The Thirds weren't the only Crossers in cricketing action on Saturday. As TMS covered the England-Bangladesh one dayer at Bristol, much of the interval was given over to discussion of the forthcoming Pakistan-Australia series, the first Test matches to be played between two foreign nations in England since the Triangular Series of 1912.

After addressing the political, economic and cultural questions (Will Pakistan ever play another home Test series? Will enough people turn up? Who will English cricket fans support?), TMS finally homed in on the vital issue. At Lords, where the series begins on Tuesday, every Test century scored and five wicket haul taken is recorded on honours boards with England's heroes commemorated in the home dressing room and opposition stars in the visitors' hut.

But what if someone scores a ton or takes a Michelle this week ? Where will their achievement be recorded? As Pakistan are the home team, should an Aamer fivefer go on the England board?

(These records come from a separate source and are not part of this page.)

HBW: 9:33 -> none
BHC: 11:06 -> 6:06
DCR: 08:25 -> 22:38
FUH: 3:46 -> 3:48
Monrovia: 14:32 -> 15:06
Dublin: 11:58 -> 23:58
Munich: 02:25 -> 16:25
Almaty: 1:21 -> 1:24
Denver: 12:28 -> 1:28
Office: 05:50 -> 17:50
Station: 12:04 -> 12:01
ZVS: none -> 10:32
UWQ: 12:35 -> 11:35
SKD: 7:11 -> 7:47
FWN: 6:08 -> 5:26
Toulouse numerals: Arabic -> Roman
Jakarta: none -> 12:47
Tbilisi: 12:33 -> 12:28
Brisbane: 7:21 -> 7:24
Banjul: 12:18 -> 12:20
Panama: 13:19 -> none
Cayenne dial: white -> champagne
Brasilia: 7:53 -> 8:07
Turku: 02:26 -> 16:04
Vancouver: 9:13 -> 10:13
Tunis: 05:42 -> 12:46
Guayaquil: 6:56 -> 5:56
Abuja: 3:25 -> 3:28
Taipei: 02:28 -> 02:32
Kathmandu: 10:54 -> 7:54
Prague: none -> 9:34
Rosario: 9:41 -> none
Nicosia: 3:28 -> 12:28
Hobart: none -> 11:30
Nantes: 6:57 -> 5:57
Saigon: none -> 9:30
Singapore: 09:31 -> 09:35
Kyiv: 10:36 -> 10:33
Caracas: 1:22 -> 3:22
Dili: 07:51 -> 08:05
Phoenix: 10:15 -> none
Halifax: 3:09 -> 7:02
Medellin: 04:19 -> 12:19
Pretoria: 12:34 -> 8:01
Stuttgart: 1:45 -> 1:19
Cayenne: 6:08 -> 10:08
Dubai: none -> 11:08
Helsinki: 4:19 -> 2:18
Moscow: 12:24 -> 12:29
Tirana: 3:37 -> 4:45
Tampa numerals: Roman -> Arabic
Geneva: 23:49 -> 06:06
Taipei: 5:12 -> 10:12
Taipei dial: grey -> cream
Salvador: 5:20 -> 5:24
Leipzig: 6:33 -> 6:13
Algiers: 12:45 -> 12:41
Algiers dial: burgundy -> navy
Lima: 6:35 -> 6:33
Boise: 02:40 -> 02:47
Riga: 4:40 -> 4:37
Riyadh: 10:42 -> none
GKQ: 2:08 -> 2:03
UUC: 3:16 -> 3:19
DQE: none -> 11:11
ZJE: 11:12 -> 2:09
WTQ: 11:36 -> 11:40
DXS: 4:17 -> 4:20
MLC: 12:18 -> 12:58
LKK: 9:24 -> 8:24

After what seemed like hours of speculation and burbling, an authoritative answer finally emerged, not, as one might have expected, from one of the BBC's pundits or even in the form of an official communique from the MCC, but as an electronic pronouncement from a much higher authority, a certain Andrew Quinn who had recently taken a tour of Lords and was able to inform Arlo, Blowers & Co that there is in fact already a separate honours board for "other" matches.

1 comment:

  1. was being discussed again today. looks like Ponting will again miss out getting on any Lords honours board.